Knapp & Roberts, P.C.

By David L. Abney

Scottsdale

Attorneys for Plaintiff/Appellee

Snell & Wilmer L.L.P.

By William N. Poorten, Andrew M. Jacobs,

and Robert C. Garcia

Tucson

Attorneys for Defendants/Appellants

VÁSQUEZ, Presiding Judge.

¶1 In this personal injury action, Professional Transit Management of Tucson, Inc., doing business as SunTran, and Grace Zoellner (collectively, "SunTran"), appeal from the judgment entered after a jury verdict in favor of appellee Era Nunez, as personal representative of the estate of Linda Brown. On appeal, SunTran argues the trial court failed to instruct the jury on the appropriate standard of care. It also contends the court erred in several of its evidentiary rulings, in its rulings on jury instructions, and in refusing to hear SunTran's motion for judgment as a matter of law, filed pursuant to Rule 50, Ariz. R. Civ. P., until after the jury had begun deliberations. For the reasons stated below, we affirm.

Factual and Procedural Background

¶2 We view the facts in the light most favorable to sustaining the jury's verdict. Crackel v. Allstate Ins. Co., 208 Ariz. 252, ¶ 3, 92 P.3d 882, 885 (App. 2004). On May 2, 2008, Brown, who was in a wheelchair, boarded a bus operated by SunTran and driven by Zoellner. Following SunTran's standard procedures, Zoellner secured the wheelchair to the bus to prevent the chair from moving but, contrary to SunTran's policy, did not ask Brown if she wished to wear a seat belt to secure her in the wheelchair.

¶3 At one point during the route, after Zoellner had stopped the bus in traffic, she released the brake when traffic began to move, but made a "panic stop" when the vehicle in front of her stopped abruptly. Brown was thrown from her wheelchair and sustained injuries. Although SunTran kept video- and audio-taped footage of the incident, it did not preserve footage of Brown boarding the bus or of Zoellner securing her wheelchair, nor did it preserve Automated Vehicle Locator data that would have shown whether Zoellner was running late that day.

¶4 In January 2009, Brown sued Zoellner and SunTran, claiming Zoellner was negligent in following other vehicles too closely and in failing to ask Brown if she wanted to wear a seat belt.
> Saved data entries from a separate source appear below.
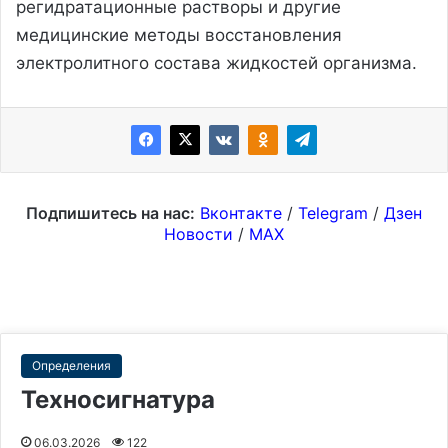
регидратационные растворы и другие
медицинские методы восстановления
электролитного состава жидкостей организма.
Подпишитесь на нас:
Вконтакте
/
Telegram
/
Дзен
Новости
/
MAX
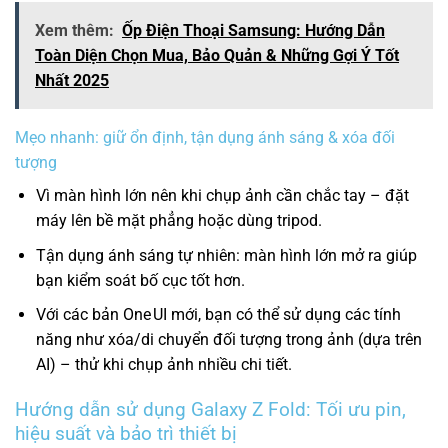
Xem thêm:
Ốp Điện Thoại Samsung: Hướng Dẫn
Toàn Diện Chọn Mua, Bảo Quản & Những Gợi Ý Tốt
Nhất 2025
Mẹo nhanh: giữ ổn định, tận dụng ánh sáng & xóa đối
tượng
Vì màn hình lớn nên khi chụp ảnh cần chắc tay – đặt
máy lên bề mặt phẳng hoặc dùng tripod.
Tận dụng ánh sáng tự nhiên: màn hình lớn mở ra giúp
bạn kiểm soát bố cục tốt hơn.
Với các bản One UI mới, bạn có thể sử dụng các tính
năng như xóa/di chuyển đối tượng trong ảnh (dựa trên
AI) – thử khi chụp ảnh nhiều chi tiết.
Hướng dẫn sử dụng Galaxy Z Fold: Tối ưu pin,
hiệu suất và bảo trì thiết bị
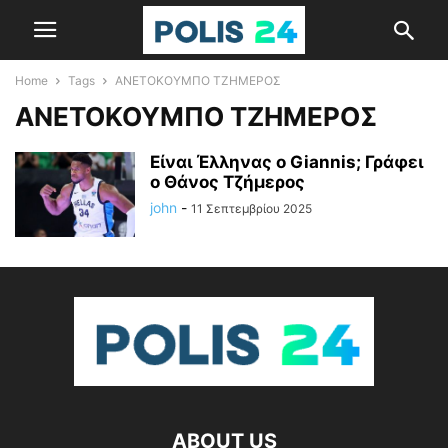
Home
Tags
ΑΝΕΤΟΚΟΥΜΠΟ ΤΖΗΜΕΡΟΣ
ΑΝΕΤΟΚΟΥΜΠΟ ΤΖΗΜΕΡΟΣ
Είναι Έλληνας ο Giannis; Γράφει
ο Θάνος Τζήμερος
john
-
11 Σεπτεμβρίου 2025
ABOUT US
The jury returned a verdict finding SunTran seventy percent at fault and Brown thirty percent at fault and awarded $130,744.50 in damages to Era Nunez, as personal representative of Brown's estate.1 This appeal followed.

Discussion
I. Standard of Care

¶5 SunTran argues the trial court erroneously instructed the jury that the standard of care for common carriers is "the highest degree of care." SunTran contends "[t]he highest degree of care standard is a remnant of a different time and lacks a sound theoretical underpinning." Whether a jury instruction correctly states the law is a matter of law that we review de novo. A Tumbling-T Ranches v. Flood Control Dist. of Maricopa County, 222 Ariz. 515, ¶ 50, 217 P.3d 1220, 1238 (App. 2009). But, "[w]ewill not overturn a jury verdict on the grounds of an erroneous instruction unless there is substantial doubt as to whether the jury was properly guided in its decision." Dawson v. Withycombe, 216 Ariz. 84, ¶ 63, 163 P.3d 1034, 1055 (App. 2007).
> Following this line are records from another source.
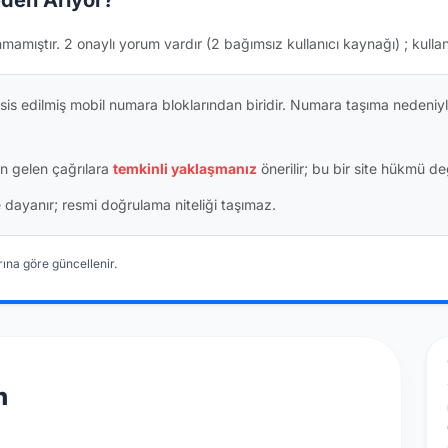
den Arıyor?
nmamıştır.
2 onaylı yorum vardır
(2 bağımsız kullanıcı kaynağı)
; kulla
is edilmiş mobil numara bloklarından biridir. Numara taşıma nedeniyl
n gelen çağrılara
temkinli yaklaşmanız
önerilir; bu bir site hükmü değ
ine dayanır; resmi doğrulama niteliği taşımaz.
ına göre güncellenir.
n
¶6 SunTran relies on Atchison, T. & S.F. Ry. Co. v. France, 54 Ariz. 140, 143-44, 94 P.2d 434, 436-37 (1939), stating that our supreme court "held a trial court committed reversible error by instructing the jury that common carriers are held to the highest standard of care when the case does not warrant such an instruction." SunTran misinterprets Atchison. In that case, the plaintiff claimed she had been thrown from her sleeping berth while travelling on a train operated by the defendant. 54 Ariz. at 141-42, 94 P.2d at 435. Although there was no direct evidence that contradicted the plaintiff's testimony, no evidence clearly corroborated her testimony that she was thrown from her berth, and much of the evidence that did exist was inconsistent with her testimony. Id. at 142, 94 P.2d at 435-36.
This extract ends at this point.